The candidate entities that an entity mention could link to.

JSON representation
{
  "entityId": string,
  "preferredTerm": string,
  "vocabularyCodes": [
    string
  ]
}
Fields
entityId

string

entityId is a first class field entityId uniquely identifies this concept and its meta-vocabulary. For example, "UMLS/C0000970".

preferredTerm

string

preferredTerm is the preferred term for this concept. For example, "Acetaminophen". For ad hoc entities formed by normalization, this is the most popular unnormalized string.

vocabularyCodes[]

string

Vocabulary codes are first-class fields and differentiated from the concept unique identifier (entityId). vocabularyCodes contains the representation of this concept in particular vocabularies, such as ICD-10, SNOMED-CT and RxNORM. These are prefixed by the name of the vocabulary, followed by the unique code within that vocabulary.
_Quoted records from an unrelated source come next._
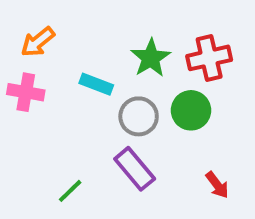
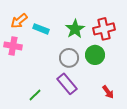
cyan rectangle: (96, 84) -> (41, 29), moved

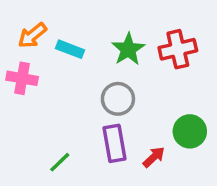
green circle: (95, 55) -> (190, 131), moved
purple rectangle: (67, 84) -> (114, 143), turned 30
red arrow: (108, 92) -> (154, 157), moved, turned -96

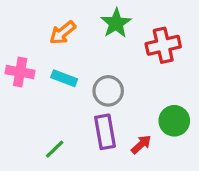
orange arrow: (32, 36) -> (63, 33), moved
cyan rectangle: (70, 49) -> (64, 78), moved
green star: (128, 49) -> (116, 23), moved

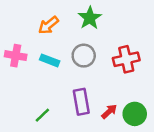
red cross: (163, 45) -> (126, 59), moved
gray circle: (108, 91) -> (84, 56), moved
green circle: (174, 121) -> (135, 114), moved

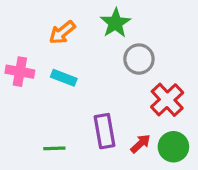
gray circle: (84, 56) -> (139, 59), moved
red cross: (126, 59) -> (167, 100), moved, turned -30
green line: (42, 115) -> (54, 148), turned 42

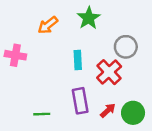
gray circle: (139, 59) -> (126, 47), moved
cyan rectangle: (64, 78) -> (78, 60), moved, turned 66
red cross: (167, 100) -> (109, 72), moved

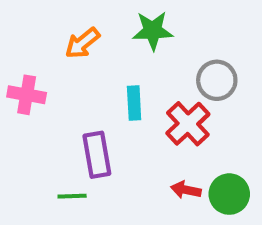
green star: (89, 18) -> (153, 31), turned 30
purple rectangle: (80, 101) -> (97, 155), moved
red arrow: (108, 110) -> (186, 190), turned -126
For example, "RXNORM/A10334543".

EntityMentionRelationship

Defines directed relationship from one entity mention to another.

JSON representation
{
  "subjectId": string,
  "objectId": string,
  "confidence": number
}
Fields
subjectId

string

subjectId is the id of the subject entity mention.

objectId

string

objectId is the id of the object entity mention.

confidence

number

The model's confidence in this annotation. A number between 0 and 1.